For years SD and Siemens have played nicely with Siemens developing the Parasolid kernel upon which Solidworks is based. DS recently announced plans to offer a version of Solidworks based on an alternative kernel so will Siemens play hard and try to win back a significant portion of the mid-range CAD market during any transition. Reality is their clients will ultimately decide In a true test of brand loyalty. Of course PTC will be setting their own strategy among all this. My prediction…. Much ado about nothing!
The perception that FS was used extensively for the 787, is a lie perpetuated by Vistagy. The reality is more partners used the DS solution, or no dedicated composite design software.
Have any facts to back that up? Just because DS gives their composite solution away for nothing (which really shows the true value of it) so many companies have it in their toolset….doesnt mean they are actually using it.
Yes. I have facts and data. But none that I can share on a public forum. :-) Despite the excellent marketing by Vistagy, the two tool sets are very comparable in terms of functionality. There are pros and cons to each. The major pro for DS is that it is an integrated part of CATIA V5 VS FiberSIM as a sit-on-top add-on, with your composite data locked away in a Vistagy format.

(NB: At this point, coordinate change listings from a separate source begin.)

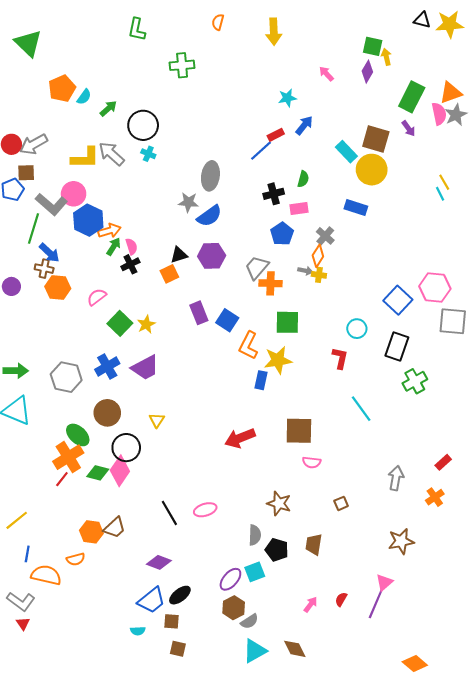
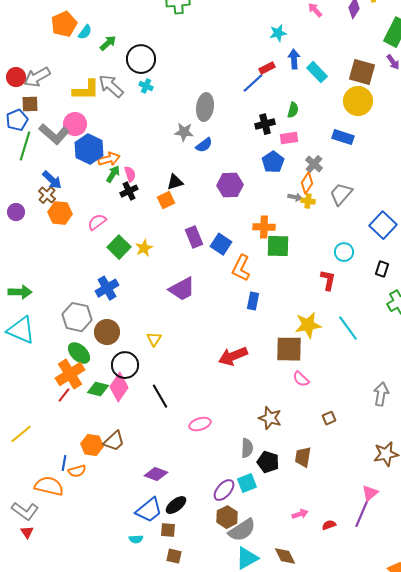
blue arrow: (304, 125) -> (294, 59), turned -42
cyan rectangle: (346, 152) -> (317, 72), moved
blue semicircle: (209, 216) -> (204, 145), size x0.7
green line: (34, 229) -> (25, 146), moved
purple hexagon: (212, 256) -> (230, 185), moved
gray trapezoid: (257, 268) -> (341, 194), moved
brown cross: (44, 269) -> (47, 195), turned 30
orange cross: (271, 283) -> (264, 227), moved
black rectangle: (397, 346) -> (382, 269), size x0.6
yellow star: (278, 360) -> (308, 325), moved
purple trapezoid: (145, 368) -> (182, 289), moved
gray hexagon: (66, 377) -> (77, 317), moved
pink semicircle: (312, 462) -> (301, 379), turned 36
black line: (169, 513) -> (160, 396), moved
blue line: (27, 554) -> (64, 463), moved
red semicircle: (341, 599) -> (329, 525), moved, turned 40
pink arrow: (311, 605) -> (300, 514), turned 35
gray semicircle: (249, 621) -> (242, 530), size x1.6

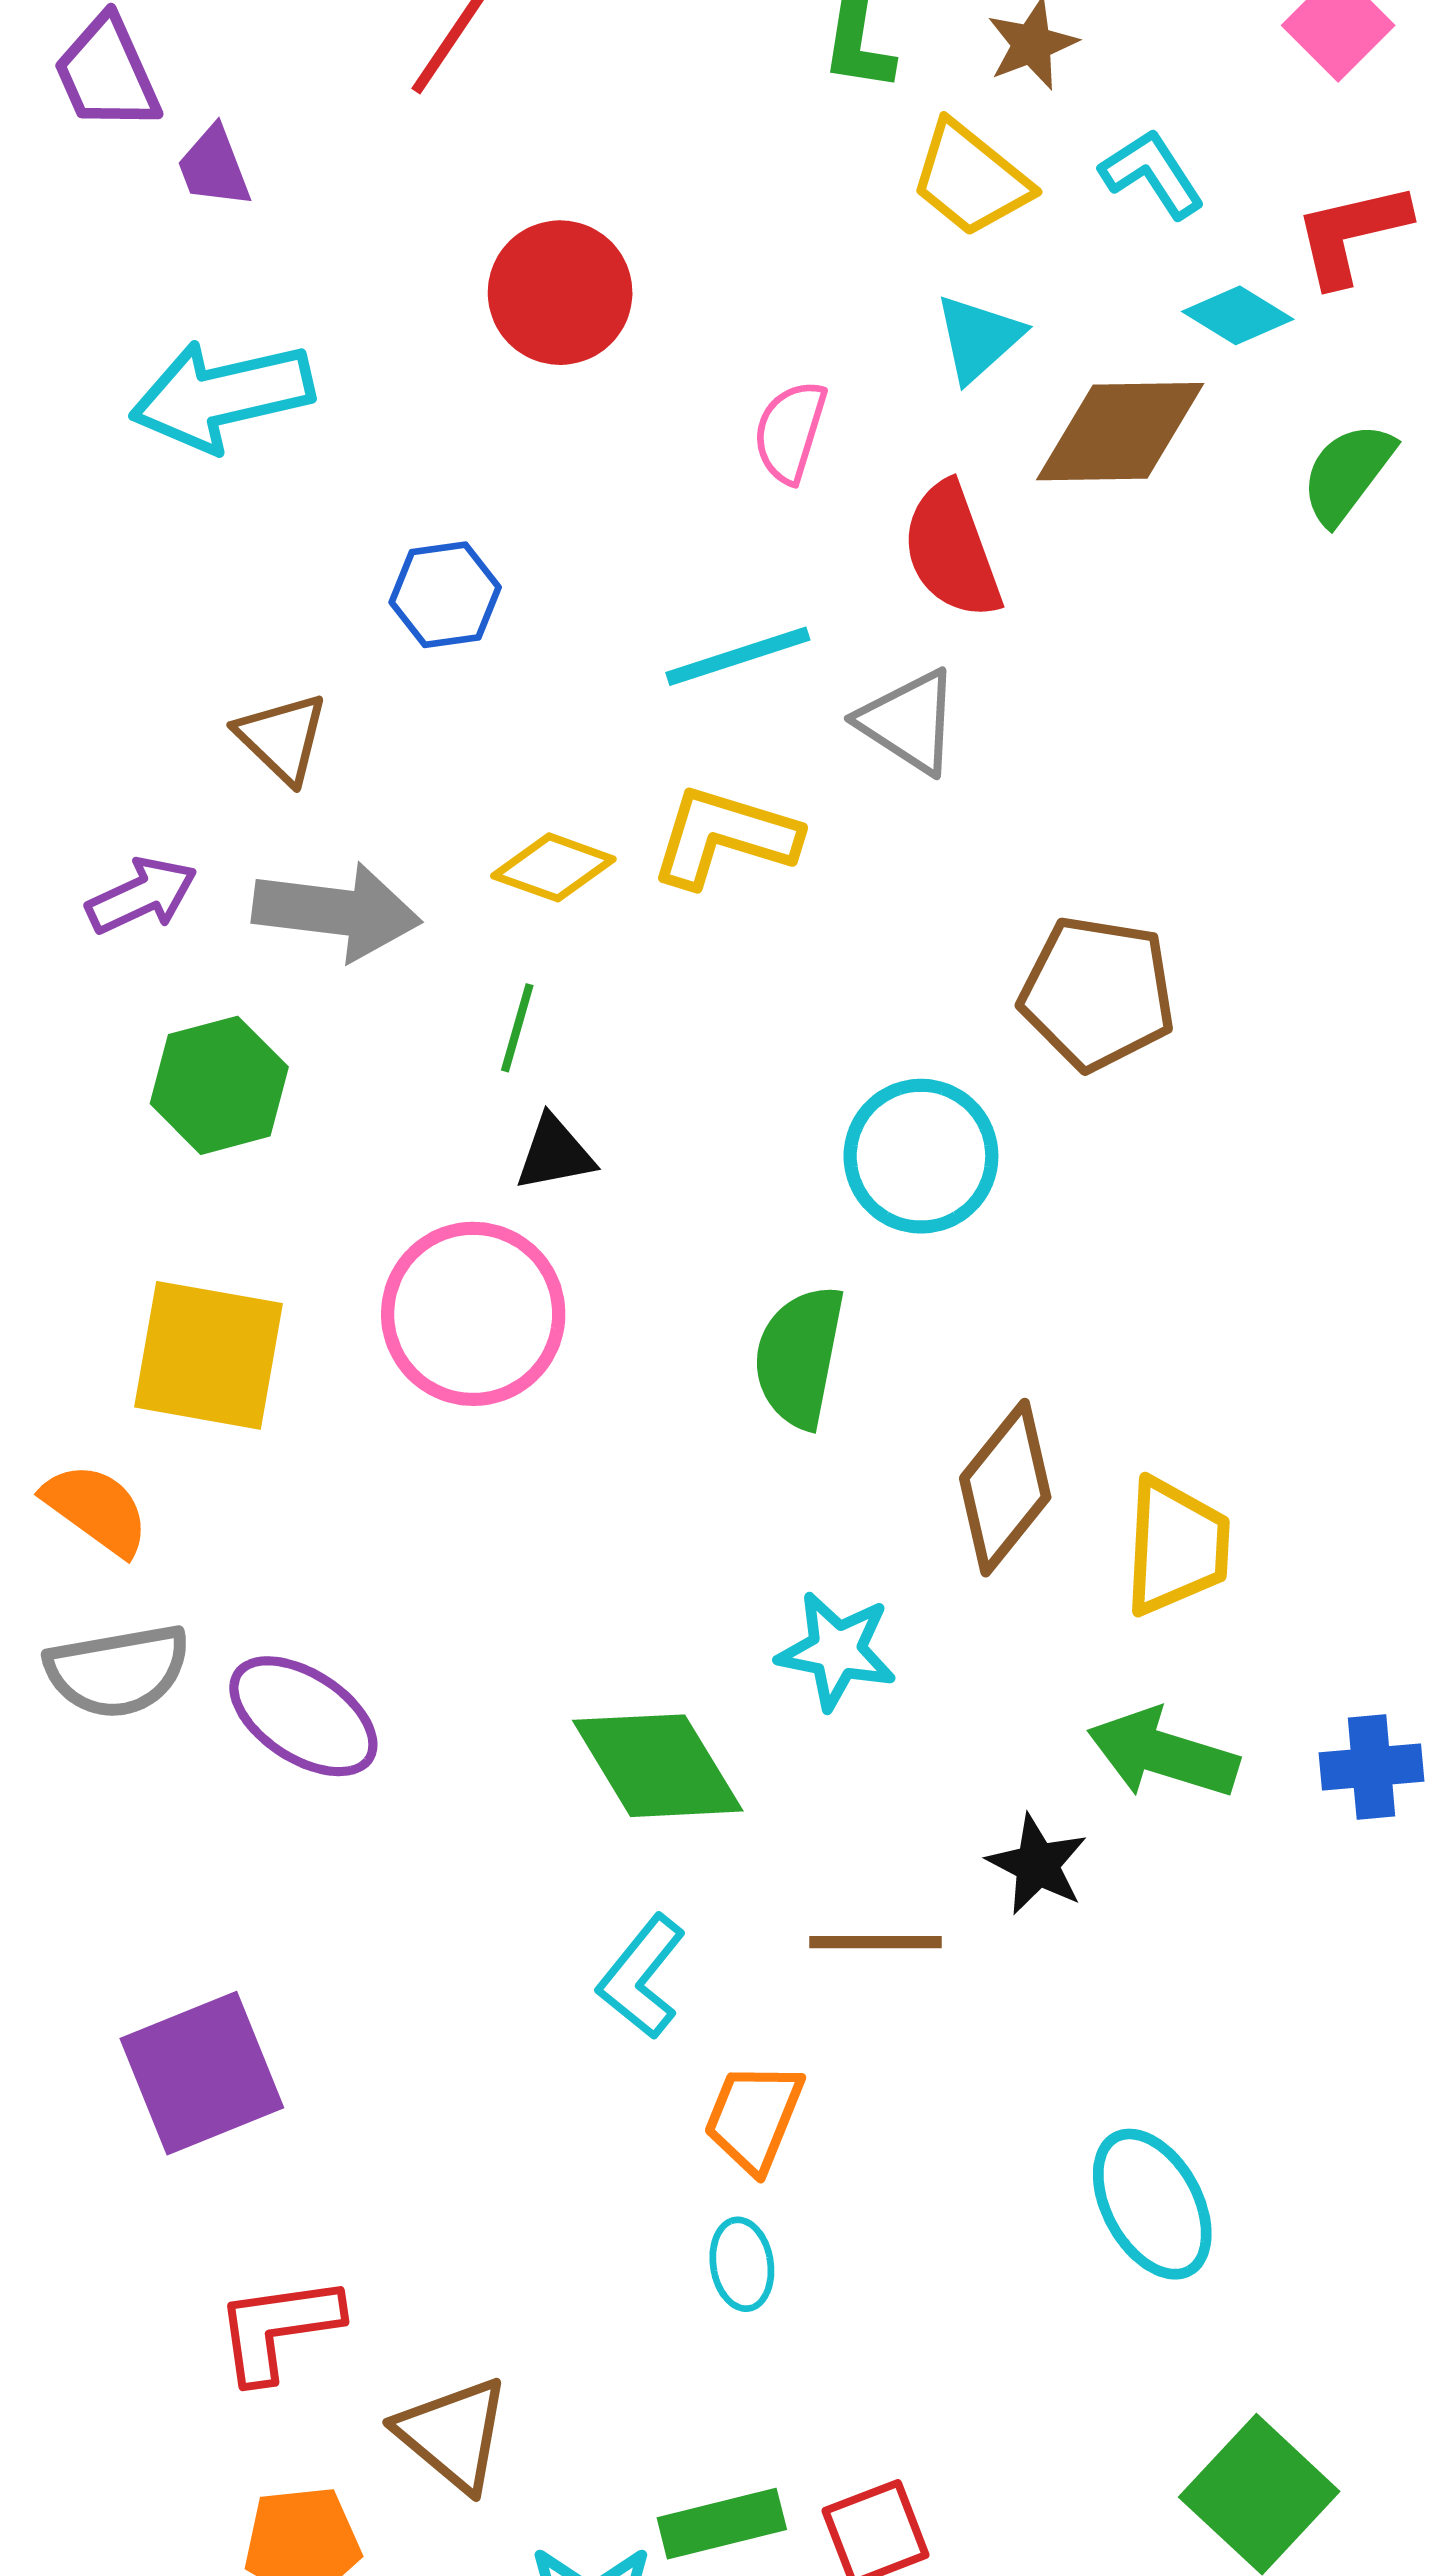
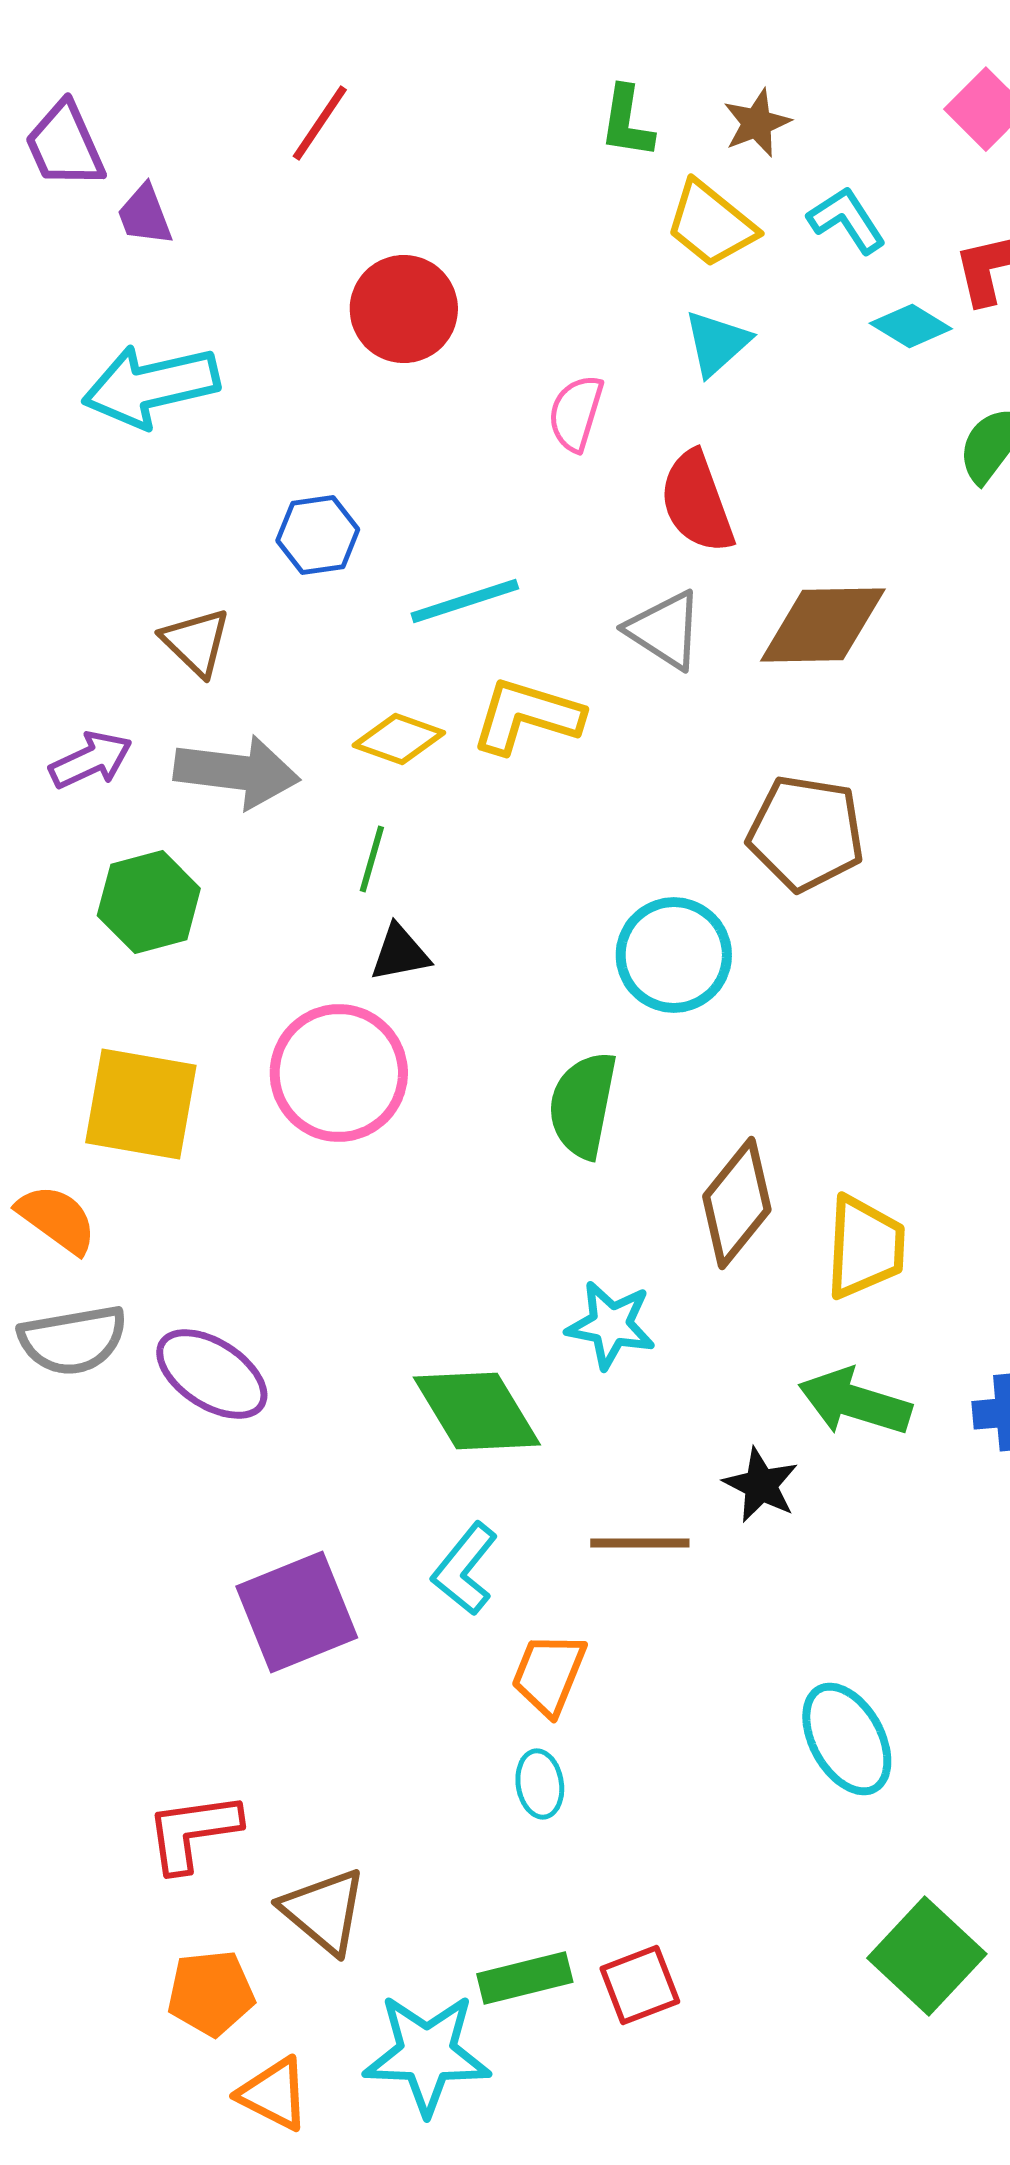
brown diamond: (1120, 432) -> (823, 625), moved
cyan line: (738, 656) -> (465, 601), moved
purple square: (202, 2073) -> (297, 1612), moved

Interesting comments considering 19 suppliers for the 787 use Vistagy’s fibersim product for design and manufacturing because DS’s CPD product couldn’t do the job – I know I’ve worked with all of them. In addition, the add-on comment doesn’t seem accurate either – it has a window, yes, but so does everything that you do with DS’s CPD product. Lastly, the composite definition generated by fibersim is stored in the CAD (multiple supported) model in an xml format. That seems pretty open to me. Is it just that it is not generated in the CATIA specification tree and why is that important? Boeing used an MBD specific format that fibersim generated anyway.